On the other hand, regarding the data used in this study, the scope is limited to learning assessment data collected from online learning platforms such as MOOCs. While this is due to the characteristics of the neural network model and design constraints, I believe the lack of other data imposes certain limits on the research’s applicability and extensibility. Specifically, I think it might be possible to more accurately grasp latent relationships between concepts by utilizing more multifaceted data, such as learners’ behavioral histories, learning process logs, or interaction data within the classroom. Therefore, the analysis and use of such additional data will likely become an important research direction in constructing educational knowledge graphs.
Additionally, there were interesting points regarding the judgment method for prerequisite relations presented in the paper. In this study, the system automatically extracts prerequisite relations by referring to the way teachers empirically judge them. This approach suggests that by appropriately incorporating teachers’ practical insights from educational settings, it might be possible to go beyond simple automation and alleviate the “black box problem” characteristic of neural networks. That is, for the problem where it is difficult to understand how the model extracted relationships between concepts, appropriately incorporating teachers’ empirical judgments would be helpful in improving the model’s explainability and reliability.

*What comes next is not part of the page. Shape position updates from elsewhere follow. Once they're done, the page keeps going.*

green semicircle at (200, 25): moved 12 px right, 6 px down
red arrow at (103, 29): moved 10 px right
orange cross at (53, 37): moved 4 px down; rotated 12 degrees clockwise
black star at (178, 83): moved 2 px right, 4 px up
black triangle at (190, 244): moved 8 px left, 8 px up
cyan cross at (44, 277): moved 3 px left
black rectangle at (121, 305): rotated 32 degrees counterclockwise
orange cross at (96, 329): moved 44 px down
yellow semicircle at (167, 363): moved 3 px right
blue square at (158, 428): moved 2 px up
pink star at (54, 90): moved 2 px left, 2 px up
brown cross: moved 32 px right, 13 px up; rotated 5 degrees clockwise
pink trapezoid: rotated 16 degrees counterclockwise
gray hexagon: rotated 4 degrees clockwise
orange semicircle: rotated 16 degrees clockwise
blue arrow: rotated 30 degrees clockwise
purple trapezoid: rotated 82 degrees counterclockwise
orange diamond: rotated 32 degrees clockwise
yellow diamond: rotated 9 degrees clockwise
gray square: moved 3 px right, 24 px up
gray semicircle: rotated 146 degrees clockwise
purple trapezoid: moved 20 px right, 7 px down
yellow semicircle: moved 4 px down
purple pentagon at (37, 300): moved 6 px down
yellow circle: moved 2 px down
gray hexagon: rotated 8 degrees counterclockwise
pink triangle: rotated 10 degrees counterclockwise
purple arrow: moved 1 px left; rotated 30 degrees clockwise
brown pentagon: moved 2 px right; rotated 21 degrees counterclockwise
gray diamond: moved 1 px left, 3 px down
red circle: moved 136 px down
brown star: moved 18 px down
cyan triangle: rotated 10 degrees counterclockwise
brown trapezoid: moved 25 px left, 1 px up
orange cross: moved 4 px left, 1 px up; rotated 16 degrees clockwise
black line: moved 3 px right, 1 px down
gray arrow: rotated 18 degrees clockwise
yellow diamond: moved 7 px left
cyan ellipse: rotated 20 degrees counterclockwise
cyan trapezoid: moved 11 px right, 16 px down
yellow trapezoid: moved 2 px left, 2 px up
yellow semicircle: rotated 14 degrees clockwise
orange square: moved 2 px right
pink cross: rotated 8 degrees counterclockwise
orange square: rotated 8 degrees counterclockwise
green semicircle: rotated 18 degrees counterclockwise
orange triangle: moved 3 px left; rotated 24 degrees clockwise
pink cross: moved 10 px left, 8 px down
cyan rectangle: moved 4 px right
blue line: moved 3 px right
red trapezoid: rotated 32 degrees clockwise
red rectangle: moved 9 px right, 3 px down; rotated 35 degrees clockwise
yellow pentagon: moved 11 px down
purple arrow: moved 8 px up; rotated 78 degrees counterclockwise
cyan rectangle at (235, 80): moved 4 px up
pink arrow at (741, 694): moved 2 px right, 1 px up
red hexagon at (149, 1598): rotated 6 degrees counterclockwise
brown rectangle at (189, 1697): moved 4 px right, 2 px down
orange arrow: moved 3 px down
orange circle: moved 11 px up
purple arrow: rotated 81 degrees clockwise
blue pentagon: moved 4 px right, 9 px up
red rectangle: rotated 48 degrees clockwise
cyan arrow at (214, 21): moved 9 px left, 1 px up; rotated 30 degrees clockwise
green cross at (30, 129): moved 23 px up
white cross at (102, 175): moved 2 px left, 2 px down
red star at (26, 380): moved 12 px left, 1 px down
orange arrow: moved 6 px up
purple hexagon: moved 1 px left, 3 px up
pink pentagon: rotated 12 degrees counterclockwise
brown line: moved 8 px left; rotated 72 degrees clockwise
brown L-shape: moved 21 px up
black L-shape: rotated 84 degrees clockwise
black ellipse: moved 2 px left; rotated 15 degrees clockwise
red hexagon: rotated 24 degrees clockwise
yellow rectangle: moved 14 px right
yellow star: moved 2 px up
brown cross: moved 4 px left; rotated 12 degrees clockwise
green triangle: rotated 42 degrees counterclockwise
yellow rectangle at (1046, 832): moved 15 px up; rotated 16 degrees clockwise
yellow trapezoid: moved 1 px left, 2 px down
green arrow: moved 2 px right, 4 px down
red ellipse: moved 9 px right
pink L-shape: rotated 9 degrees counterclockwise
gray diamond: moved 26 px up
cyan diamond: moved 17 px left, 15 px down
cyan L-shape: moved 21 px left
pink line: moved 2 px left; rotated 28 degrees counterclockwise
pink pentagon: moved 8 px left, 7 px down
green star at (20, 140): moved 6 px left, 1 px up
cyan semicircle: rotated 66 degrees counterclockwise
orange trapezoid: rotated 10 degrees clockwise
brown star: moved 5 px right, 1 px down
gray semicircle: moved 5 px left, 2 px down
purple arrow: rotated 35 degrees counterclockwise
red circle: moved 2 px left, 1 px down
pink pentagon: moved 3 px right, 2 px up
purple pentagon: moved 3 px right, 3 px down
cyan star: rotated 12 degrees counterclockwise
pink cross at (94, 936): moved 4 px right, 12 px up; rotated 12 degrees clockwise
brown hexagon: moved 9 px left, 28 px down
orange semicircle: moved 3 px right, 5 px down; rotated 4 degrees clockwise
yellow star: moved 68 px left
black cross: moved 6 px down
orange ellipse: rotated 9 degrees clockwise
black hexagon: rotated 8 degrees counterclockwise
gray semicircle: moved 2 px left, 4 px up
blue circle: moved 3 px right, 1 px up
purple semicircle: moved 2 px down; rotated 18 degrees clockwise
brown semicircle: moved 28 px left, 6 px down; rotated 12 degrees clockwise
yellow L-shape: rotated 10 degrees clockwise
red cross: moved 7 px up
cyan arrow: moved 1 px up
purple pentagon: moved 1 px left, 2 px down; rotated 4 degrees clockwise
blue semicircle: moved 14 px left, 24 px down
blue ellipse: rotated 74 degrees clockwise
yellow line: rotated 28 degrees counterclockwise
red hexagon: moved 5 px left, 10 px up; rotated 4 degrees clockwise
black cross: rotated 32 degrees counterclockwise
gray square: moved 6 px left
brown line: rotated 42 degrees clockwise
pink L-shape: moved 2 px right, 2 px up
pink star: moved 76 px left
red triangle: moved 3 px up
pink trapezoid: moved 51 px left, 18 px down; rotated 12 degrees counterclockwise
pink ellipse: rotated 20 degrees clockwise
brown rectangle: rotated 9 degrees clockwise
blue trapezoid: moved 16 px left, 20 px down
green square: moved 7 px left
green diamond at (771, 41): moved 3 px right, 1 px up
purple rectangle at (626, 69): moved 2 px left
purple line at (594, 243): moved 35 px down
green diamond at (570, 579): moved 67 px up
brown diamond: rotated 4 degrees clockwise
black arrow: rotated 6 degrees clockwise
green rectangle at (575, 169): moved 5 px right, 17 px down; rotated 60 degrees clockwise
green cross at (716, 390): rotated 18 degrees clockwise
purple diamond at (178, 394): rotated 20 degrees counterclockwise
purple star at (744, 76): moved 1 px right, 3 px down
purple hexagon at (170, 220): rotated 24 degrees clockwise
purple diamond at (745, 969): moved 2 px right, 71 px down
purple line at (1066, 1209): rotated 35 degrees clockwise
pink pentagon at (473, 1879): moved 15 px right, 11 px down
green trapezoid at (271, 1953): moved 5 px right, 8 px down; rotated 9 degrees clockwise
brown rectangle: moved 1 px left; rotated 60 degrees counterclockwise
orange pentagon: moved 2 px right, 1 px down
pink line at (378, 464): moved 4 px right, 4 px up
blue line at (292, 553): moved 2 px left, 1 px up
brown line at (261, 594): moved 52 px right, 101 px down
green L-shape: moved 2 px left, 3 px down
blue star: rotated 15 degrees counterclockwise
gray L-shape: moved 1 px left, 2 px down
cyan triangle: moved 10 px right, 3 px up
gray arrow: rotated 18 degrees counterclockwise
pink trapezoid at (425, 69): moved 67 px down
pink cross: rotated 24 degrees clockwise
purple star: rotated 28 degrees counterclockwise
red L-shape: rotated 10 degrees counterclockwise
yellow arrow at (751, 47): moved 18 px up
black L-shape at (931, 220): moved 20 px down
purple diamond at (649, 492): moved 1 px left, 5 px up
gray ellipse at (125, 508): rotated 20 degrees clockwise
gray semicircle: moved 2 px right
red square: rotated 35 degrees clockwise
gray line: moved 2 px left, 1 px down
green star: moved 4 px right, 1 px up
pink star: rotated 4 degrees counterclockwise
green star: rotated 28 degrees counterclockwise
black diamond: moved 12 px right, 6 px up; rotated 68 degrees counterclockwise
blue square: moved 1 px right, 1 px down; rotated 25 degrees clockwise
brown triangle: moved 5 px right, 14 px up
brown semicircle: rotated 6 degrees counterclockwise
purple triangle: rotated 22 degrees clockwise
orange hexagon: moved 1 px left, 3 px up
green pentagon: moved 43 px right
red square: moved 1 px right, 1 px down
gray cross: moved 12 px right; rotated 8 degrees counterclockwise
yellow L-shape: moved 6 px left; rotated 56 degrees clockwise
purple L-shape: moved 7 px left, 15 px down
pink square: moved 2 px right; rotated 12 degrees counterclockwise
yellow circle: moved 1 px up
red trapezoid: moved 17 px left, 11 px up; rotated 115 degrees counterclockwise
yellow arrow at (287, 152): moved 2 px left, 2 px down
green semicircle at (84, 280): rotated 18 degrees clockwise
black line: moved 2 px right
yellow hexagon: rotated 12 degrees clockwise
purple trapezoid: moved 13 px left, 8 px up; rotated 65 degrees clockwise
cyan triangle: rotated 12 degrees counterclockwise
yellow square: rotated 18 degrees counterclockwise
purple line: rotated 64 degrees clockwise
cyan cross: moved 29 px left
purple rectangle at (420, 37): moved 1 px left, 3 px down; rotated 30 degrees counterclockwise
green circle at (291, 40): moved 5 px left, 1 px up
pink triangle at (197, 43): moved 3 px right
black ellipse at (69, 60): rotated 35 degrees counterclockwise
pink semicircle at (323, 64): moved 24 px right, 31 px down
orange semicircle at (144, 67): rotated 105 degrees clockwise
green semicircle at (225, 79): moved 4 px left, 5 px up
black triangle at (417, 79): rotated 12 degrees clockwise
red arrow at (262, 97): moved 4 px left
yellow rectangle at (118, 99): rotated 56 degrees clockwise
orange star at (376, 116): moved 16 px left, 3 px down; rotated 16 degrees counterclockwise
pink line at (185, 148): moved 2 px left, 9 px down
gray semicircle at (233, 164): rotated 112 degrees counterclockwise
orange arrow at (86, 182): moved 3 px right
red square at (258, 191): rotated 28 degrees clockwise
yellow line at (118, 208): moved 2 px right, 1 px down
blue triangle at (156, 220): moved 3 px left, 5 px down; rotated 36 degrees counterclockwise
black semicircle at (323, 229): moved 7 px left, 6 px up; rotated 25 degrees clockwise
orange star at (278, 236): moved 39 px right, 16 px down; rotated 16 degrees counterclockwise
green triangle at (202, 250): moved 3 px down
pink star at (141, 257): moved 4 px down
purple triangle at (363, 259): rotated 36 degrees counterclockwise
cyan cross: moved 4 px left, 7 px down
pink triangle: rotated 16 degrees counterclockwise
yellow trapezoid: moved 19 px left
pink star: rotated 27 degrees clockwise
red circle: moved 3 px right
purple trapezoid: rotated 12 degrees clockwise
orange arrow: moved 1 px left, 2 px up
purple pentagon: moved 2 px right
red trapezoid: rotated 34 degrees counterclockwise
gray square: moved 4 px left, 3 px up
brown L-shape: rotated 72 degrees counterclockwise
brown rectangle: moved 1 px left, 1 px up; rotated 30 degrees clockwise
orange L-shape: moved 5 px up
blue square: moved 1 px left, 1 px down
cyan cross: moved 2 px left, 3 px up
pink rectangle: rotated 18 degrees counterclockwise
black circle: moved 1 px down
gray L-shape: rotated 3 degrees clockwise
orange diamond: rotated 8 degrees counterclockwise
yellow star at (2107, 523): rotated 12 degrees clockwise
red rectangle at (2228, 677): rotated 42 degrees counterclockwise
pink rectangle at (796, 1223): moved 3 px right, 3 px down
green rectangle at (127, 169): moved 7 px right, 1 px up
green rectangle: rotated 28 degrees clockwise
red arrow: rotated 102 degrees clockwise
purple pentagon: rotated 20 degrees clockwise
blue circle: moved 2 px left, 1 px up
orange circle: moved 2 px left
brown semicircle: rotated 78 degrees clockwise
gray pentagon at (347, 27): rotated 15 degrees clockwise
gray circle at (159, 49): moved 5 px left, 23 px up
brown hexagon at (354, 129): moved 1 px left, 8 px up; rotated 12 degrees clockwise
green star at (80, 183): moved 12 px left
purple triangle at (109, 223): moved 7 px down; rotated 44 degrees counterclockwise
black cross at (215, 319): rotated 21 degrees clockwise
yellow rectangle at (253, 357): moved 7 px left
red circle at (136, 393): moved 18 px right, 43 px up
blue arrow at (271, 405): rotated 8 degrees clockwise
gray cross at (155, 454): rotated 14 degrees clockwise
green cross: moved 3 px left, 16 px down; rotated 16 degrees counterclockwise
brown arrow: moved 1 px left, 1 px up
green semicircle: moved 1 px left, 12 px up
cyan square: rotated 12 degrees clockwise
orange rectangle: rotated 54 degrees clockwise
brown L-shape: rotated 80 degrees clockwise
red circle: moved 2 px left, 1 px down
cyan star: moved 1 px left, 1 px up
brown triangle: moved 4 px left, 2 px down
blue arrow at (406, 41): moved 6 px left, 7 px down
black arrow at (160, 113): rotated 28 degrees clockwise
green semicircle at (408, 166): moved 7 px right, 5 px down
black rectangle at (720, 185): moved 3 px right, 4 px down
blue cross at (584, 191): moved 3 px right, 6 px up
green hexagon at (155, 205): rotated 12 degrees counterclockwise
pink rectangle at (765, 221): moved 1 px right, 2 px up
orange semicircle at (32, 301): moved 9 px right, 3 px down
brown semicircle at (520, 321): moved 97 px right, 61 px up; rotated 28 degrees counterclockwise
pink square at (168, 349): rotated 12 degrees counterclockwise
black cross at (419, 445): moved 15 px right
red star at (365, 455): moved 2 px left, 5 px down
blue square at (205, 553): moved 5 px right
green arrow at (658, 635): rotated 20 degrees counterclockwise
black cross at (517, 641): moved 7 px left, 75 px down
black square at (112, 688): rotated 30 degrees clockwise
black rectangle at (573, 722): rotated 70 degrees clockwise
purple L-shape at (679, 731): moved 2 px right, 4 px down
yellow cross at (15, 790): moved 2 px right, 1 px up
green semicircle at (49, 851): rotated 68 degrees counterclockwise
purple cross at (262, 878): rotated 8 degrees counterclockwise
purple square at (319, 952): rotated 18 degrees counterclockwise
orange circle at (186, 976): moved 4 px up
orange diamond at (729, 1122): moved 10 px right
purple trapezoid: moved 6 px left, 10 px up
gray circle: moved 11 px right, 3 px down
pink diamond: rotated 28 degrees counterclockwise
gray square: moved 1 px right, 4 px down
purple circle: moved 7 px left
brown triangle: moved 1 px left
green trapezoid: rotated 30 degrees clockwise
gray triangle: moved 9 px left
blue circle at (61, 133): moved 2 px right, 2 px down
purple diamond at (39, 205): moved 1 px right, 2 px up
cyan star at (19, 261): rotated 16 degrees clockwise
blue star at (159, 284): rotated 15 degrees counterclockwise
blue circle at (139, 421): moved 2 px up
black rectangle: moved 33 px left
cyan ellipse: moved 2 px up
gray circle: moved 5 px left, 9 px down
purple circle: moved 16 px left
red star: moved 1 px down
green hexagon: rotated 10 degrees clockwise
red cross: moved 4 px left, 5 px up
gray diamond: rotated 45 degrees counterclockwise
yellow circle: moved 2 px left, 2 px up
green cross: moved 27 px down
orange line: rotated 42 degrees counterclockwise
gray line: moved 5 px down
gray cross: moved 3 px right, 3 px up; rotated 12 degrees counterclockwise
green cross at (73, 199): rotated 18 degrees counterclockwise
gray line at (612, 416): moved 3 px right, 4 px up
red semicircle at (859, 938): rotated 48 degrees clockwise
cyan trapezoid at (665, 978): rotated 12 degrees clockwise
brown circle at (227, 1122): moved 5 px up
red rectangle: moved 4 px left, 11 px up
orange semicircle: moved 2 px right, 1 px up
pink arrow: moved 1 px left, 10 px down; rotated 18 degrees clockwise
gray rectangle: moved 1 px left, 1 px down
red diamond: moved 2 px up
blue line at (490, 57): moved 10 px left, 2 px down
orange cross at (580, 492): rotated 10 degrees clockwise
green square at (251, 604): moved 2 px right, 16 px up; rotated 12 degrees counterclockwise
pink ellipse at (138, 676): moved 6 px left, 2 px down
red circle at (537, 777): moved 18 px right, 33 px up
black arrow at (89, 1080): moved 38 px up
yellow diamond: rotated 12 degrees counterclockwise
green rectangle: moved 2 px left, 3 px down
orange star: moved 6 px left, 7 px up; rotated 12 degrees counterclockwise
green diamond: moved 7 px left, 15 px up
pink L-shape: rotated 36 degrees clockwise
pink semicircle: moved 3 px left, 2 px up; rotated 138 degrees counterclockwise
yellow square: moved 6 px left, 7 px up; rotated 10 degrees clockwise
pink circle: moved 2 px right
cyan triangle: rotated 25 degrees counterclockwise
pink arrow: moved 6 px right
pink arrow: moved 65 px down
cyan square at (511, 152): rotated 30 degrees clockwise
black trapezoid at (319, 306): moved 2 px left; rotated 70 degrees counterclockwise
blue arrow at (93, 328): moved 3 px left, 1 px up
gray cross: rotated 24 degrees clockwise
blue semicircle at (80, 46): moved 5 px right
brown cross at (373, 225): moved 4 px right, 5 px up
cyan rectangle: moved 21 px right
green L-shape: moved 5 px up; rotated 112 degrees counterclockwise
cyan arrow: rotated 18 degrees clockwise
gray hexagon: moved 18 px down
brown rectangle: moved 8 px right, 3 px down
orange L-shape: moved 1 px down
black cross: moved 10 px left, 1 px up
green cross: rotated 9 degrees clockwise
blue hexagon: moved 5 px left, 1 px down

Furthermore, I empathize with the difference in difficulty in constructing knowledge graphs between humanities and science subjects mentioned in the text. In fact, since the relation extraction method used in this paper basically has strong rule-based features, it is well-suited for subjects with clear logic and simple structures like science fields. Conversely, it is predicted that accuracy will decrease when applied to humanities fields that include many ambiguous and emotional expressions. While recent models can process vast amounts of text data with high precision due to developments in natural language processing, such complex models also have the disadvantage of being prone to decreased validity and interpretability of output results due to their black-box aspects. Therefore, especially when targeting humanities subjects, I believe there is room to improve final results by more actively incorporating specific and practical judgments and insights from the educational front.
Overall, the KnowEdu system in this study shows excellent results in automatically constructing educational knowledge graphs, and I felt that the effective utilization of educational data and coordination with educational settings will be key to further deepening research.